Jurisdiction will usually be one of the first issues you will want to resolve when formulating your litigation strategy against a Chinese company. Suing a Chinese company in the United States requires the typical contact inquiry that comes with suing any foreign company. See Asahi Metal Industry Co. v. Superior Court of California, Solano Cty., 480 U.S. 102 (1987); Glencore Grain Rotterdam B.V. v. Shivnath Rai Harnarain Co., 284 F.3d 1114 (9th Cir. 2002).
An American company usually faces no jurisdictional bar to suing a Chinese company in Mainland China. Articles 3 and 237 of the PRC’s Civil Procedure Law grant Chinese courts jurisdiction over international cases involving foreign plaintiffs against Chinese companies. Though suing in China is usually possible, it should not be done without a good understanding of what that actually entails.
If a U.S. court has jurisdiction over a Chinese company, suing that Chinese company in a U.S. court typically will differ from suing a domestic company on service of process, discovery, litigation strategy, and the above-mentioned enforcement of judgment.
Service of Process
China is party to the Hague Convention on Service Abroad of Judicial and Extrajudicial Documents in Civil and Commercial Matters.
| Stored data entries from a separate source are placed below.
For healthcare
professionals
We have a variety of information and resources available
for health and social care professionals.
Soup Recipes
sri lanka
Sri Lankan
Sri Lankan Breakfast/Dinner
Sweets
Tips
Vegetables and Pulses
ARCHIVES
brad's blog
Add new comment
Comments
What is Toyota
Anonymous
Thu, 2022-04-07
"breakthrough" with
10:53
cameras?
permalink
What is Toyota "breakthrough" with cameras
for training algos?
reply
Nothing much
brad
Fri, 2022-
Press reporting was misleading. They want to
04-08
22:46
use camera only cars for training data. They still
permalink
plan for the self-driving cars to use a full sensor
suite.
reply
This means service on the Chinese company of whatever complaint you file against it in a U.S. court must comply with this Service Convention. Service under the Hague Convention is effected through the designated Chinese Central Authority in Beijing, which is the Bureau of International Judicial Assistance, Ministry of Justice of the People’s Republic of China.
A U.S. company suing a Chinese company in a U.S. court must submit the following to China’s Ministry of Justice:
- A completed United States Marshal Form USM‐94.
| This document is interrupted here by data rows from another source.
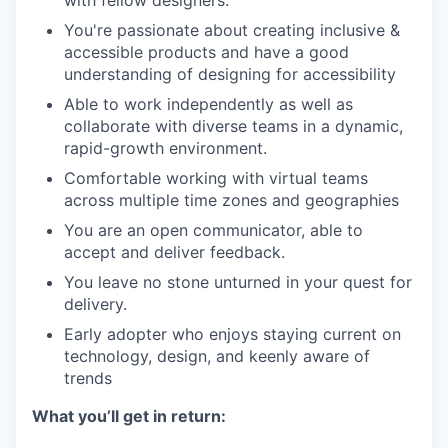
You're passionate about creating inclusive &
accessible products and have a good
understanding of designing for accessibility
Able to work independently as well as
collaborate with diverse teams in a dynamic,
rapid-growth environment.
Comfortable working with virtual teams
across multiple time zones and geographies
You are an open communicator, able to
accept and deliver feedback.
You leave no stone unturned in your quest for
delivery.
Early adopter who enjoys staying current on
technology, design, and keenly aware of
trends
What you’ll get in return:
- The original English version of the documents to be served. The summons must have the issuing court’s seal.
- The Chinese translation of all documents to be served. Because the USM-94 will not be served, that form does not need to be translated.
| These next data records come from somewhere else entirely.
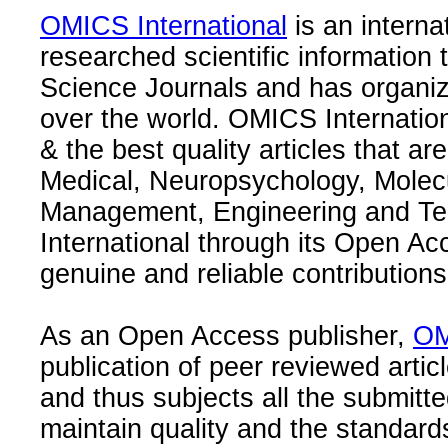
OMICS International
is an interna
researched scientific information
Science Journals and has organize
over the world. OMICS Internation
& the best quality articles that are
Medical, Neuropsychology, Molec
Management, Engineering and Te
International through its Open Ac
genuine and reliable contributions
As an Open Access publisher,
OM
publication of peer reviewed articl
and thus subjects all the submitt
maintain quality and the standard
- A photocopy of all the above documents.
China’s Ministry of Justice will then send your service of process documents to the appropriate local court to effect service. In our experience, Chinese courts can be painfully slow and even random in sending out service. And if the Chinese company you are seeking to sue is a powerful local entity, service likely will be even slower. We have found that service moves along a lot faster when one of our lawyers fluent in Chinese repeatedly calls and emails both the Chinese court itself and China’s Ministry of Justice. These days, you should figure on your Hague Service of Process on a Chinese company taking about a year, maybe longer, and assumes you did absolutely everything 100% correctly from beginning to end. One of the trickiest things about effecting proper service on a Chinese company is that if you do something wrong somewhere along the service route, it is not uncommon for Chinese court or Ministry of Justice officials to wait 6-10 months to tell you that they will not be serving your papers and you need to start all over with your service request. To put it another way, it is critical you do everything correctly.
China formally objected to service by mail under Article 10(a) of the Hague Convention on Service and U.S. courts have held that objection valid. See DeJames v. Magnificence Carriers, Inc., 654 F.2d 280 (3d Cir. 1981), cert. den., 454 U.S. 1085; Dr. Ing H.C. F. Porsche A.G. v. Superior Court, 123 Cal. App. 3d 755 (1981).
We will in subsequent posts discuss how to conduct discovery against a Chinese company you have sued in a U.S. Court, the litigation and arbitration strategies to deploy when suing a Chinese company, and arbitrating against Chinese companies and suing them in China.